═════ THE INPUT ═════

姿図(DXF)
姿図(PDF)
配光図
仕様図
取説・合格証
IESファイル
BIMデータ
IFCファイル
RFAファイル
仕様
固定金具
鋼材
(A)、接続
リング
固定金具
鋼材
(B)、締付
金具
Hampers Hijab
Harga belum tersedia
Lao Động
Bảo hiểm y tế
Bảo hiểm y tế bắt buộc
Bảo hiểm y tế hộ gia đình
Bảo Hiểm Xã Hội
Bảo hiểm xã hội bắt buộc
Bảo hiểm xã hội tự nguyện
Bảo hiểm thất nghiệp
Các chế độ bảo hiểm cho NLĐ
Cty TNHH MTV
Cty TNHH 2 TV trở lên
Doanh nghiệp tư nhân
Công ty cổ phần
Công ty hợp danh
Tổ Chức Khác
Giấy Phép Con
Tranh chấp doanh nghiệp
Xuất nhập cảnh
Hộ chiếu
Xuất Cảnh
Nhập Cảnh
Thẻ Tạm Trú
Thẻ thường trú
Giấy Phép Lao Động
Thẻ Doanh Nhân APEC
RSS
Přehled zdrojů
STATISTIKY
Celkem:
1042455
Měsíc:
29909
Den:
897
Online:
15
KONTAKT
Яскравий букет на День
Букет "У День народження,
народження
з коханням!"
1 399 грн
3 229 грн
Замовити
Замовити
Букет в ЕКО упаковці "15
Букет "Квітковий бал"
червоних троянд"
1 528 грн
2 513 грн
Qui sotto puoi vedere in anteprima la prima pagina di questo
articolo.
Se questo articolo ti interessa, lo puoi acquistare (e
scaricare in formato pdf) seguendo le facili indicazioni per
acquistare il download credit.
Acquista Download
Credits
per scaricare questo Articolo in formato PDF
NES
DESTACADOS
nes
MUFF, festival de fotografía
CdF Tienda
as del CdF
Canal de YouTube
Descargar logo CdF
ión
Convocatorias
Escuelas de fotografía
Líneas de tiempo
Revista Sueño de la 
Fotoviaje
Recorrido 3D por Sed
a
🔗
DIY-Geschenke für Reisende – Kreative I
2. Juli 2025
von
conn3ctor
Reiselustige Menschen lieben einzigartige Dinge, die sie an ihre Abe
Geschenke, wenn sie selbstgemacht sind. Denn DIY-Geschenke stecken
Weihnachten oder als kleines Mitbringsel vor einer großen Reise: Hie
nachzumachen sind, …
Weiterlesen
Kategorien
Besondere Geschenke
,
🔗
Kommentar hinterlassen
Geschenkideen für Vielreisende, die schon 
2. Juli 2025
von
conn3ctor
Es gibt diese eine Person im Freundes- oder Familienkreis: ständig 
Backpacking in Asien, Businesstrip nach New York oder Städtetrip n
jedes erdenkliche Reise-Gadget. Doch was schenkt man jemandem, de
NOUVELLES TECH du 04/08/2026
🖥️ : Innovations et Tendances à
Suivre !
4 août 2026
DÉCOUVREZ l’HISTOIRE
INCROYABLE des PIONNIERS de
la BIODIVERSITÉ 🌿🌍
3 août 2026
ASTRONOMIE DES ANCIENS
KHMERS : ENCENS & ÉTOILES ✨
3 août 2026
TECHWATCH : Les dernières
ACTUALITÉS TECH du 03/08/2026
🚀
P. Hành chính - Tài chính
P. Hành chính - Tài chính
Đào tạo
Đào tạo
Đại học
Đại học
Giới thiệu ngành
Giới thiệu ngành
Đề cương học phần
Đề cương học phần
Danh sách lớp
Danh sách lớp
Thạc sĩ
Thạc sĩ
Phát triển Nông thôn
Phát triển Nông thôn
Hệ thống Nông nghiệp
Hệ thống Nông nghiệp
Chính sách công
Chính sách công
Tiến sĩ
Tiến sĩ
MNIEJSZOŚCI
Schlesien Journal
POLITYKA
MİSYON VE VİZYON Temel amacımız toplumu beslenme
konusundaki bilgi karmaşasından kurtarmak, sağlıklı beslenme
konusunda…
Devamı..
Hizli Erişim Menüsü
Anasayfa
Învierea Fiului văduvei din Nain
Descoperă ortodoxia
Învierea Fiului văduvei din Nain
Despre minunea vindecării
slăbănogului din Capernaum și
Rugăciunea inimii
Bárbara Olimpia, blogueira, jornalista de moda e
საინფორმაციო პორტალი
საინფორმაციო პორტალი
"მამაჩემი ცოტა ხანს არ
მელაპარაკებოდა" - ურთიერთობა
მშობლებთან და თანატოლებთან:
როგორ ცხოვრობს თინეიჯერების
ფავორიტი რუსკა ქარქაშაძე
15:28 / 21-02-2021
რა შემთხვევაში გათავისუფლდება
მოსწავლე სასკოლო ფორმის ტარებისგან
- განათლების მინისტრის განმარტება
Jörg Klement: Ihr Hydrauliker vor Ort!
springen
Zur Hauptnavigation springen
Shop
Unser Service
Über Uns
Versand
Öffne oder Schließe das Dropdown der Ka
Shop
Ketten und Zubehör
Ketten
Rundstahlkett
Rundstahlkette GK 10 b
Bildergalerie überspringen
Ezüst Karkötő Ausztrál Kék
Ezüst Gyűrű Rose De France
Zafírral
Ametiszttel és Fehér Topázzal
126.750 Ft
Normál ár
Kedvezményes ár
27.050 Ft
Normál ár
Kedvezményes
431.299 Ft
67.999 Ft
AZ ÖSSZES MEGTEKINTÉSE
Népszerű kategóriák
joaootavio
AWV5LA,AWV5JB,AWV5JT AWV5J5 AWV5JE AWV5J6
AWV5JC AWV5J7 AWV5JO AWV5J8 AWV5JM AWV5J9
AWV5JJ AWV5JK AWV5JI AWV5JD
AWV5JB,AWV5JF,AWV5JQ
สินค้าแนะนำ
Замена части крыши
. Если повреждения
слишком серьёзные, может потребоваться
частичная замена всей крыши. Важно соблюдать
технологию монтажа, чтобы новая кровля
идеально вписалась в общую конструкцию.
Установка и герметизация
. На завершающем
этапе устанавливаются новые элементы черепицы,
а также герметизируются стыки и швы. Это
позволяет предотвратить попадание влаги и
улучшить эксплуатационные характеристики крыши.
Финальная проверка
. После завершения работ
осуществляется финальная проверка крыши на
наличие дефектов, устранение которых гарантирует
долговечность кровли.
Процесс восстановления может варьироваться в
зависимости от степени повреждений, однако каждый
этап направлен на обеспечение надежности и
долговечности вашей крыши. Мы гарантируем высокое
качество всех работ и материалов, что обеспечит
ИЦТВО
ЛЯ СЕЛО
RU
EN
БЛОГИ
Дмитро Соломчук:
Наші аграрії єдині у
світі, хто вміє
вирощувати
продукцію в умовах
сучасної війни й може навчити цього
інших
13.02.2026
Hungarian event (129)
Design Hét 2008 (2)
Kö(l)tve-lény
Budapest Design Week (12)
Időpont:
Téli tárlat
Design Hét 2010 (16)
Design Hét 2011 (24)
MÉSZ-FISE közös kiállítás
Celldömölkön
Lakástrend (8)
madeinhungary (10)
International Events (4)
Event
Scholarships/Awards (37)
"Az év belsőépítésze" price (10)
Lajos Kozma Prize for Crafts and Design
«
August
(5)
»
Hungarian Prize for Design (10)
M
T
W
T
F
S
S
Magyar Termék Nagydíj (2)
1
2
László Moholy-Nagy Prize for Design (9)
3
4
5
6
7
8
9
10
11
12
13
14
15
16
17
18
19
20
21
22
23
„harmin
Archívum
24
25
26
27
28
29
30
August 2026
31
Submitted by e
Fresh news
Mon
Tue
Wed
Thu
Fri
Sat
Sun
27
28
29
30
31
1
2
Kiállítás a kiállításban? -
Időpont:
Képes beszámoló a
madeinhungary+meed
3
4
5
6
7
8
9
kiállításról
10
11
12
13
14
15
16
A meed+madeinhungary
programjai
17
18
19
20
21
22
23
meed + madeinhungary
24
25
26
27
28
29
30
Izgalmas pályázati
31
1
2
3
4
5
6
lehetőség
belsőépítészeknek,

═════

◆ EXERCISE DETAILS: Lines containing the word "Design" are to be pulled from the records and copied.

◆ ANSWER AREA:
Design Hét 2008 (2)
Budapest Design Week (12)
Design Hét 2010 (16)
Design Hét 2011 (24)
Lajos Kozma Prize for Crafts and Design
Hungarian Prize for Design (10)
László Moholy-Nagy Prize for Design (9)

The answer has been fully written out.